Two Starlink Satellites Almost Struck China’s Space Station This Year

Is Earth's orbit getting too crowded?

Space station
A model of China's Tiangong space station is seen at the Apsara Conference.
STR/AFP via Getty Images

Earlier this year, the core module of China’s Tiangong Space Station arrived in orbit. The space station is currently under construction, which is scheduled to be completed in the second half of last year. When it comes to building things in space, there are always variables to contend with — but in the case of this particular space station, there also appear to be external issues that few could have foreseen. And by “external issues,” we mean “satellites that almost collided with Tiangong,” which sounds like an alarming situation for all involved.

As CNET reports, the Chinese government recently raised the issue with the United Nations.

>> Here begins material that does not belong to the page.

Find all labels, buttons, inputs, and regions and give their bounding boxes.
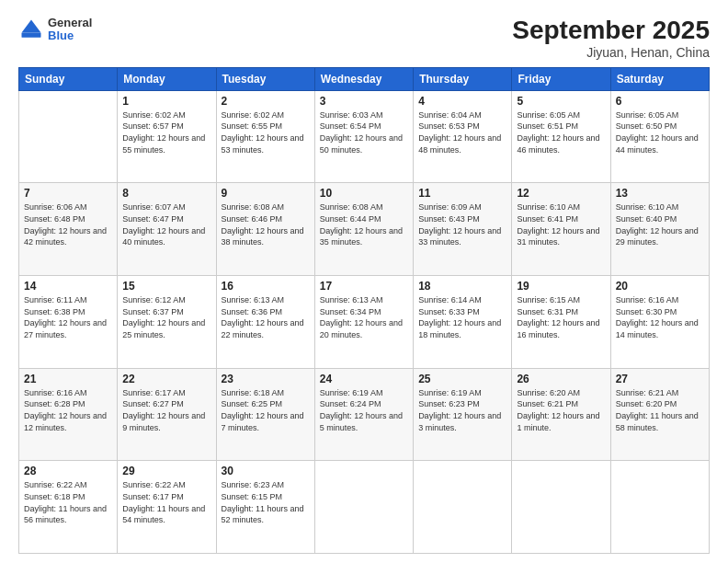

The satellites that nearly struck the space station — once in July and once in October — were a part of SpaceX’s Starlink program.

The Chinese government’s description of what took place in October is especially alarming. “To ensure the safety and lives of in-orbit astronauts, the China Space Station performed an evasive maneuver again on the same day to avoid a potential collision between the two spacecraft,” the letter noted.

The Starlink program is intended to make high-speed internet service more widely available around the world. It’s been highly anticipated by many observers — though the near-collisions with the space station demonstrate a worrying side effecting of having so many satellites in space. As CNET reports, SpaceX currently has 1,900 satellites in orbit, but its license is for over six times that amount.